* [Problem details] Your copy should match the entries exactly, with the pictures left out.

* [Extracted records]
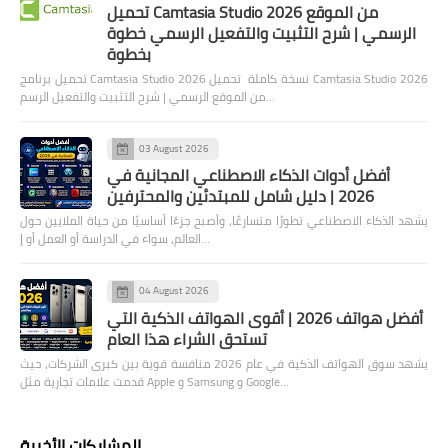
تحميل Camtasia Studio 2026 من الموقع
الرسمي | شرح التثبيت والتفعيل الرسمي خطوة
بخطوة
تحميل برنامج Camtasia Studio 2026 نسخة كاملة تحميل Camtasia Studio 2026
من الموقع الرسمي | شرح التثبيت والتفعيل الرسم…
03 August 2026
أفضل أدوات الذكاء الاصطناعي المجانية في
2026 | دليل شامل للمبتدئين والمحترفين
يشهد الذكاء الاصطناعي تطورًا متسارعًا، وأصبح جزءًا أساسيًا من حياة الملايين حول
العالم، سواء في الدراسة أو العمل أو إ…
04 August 2026
أفضل هواتف 2026 | أقوى الهواتف الذكية التي
تستحق الشراء هذا العام
يشهد سوق الهواتف الذكية في عام 2026 منافسة قوية بين كبرى الشركات، حيث
قدمت علامات تجارية مثل Apple و Samsung و Google…
المشاركات الأخيرة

* [Task answer]
تحميل Camtasia Studio 2026 من الموقع
الرسمي | شرح التثبيت والتفعيل الرسمي خطوة
بخطوة
تحميل برنامج Camtasia Studio 2026 نسخة كاملة تحميل Camtasia Studio 2026
من الموقع الرسمي | شرح التثبيت والتفعيل الرسم…
03 August 2026
أفضل أدوات الذكاء الاصطناعي المجانية في
2026 | دليل شامل للمبتدئين والمحترفين
يشهد الذكاء الاصطناعي تطورًا متسارعًا، وأصبح جزءًا أساسيًا من حياة الملايين حول
العالم، سواء في الدراسة أو العمل أو إ…
04 August 2026
أفضل هواتف 2026 | أقوى الهواتف الذكية التي
تستحق الشراء هذا العام
يشهد سوق الهواتف الذكية في عام 2026 منافسة قوية بين كبرى الشركات، حيث
قدمت علامات تجارية مثل Apple و Samsung و Google…
المشاركات الأخيرة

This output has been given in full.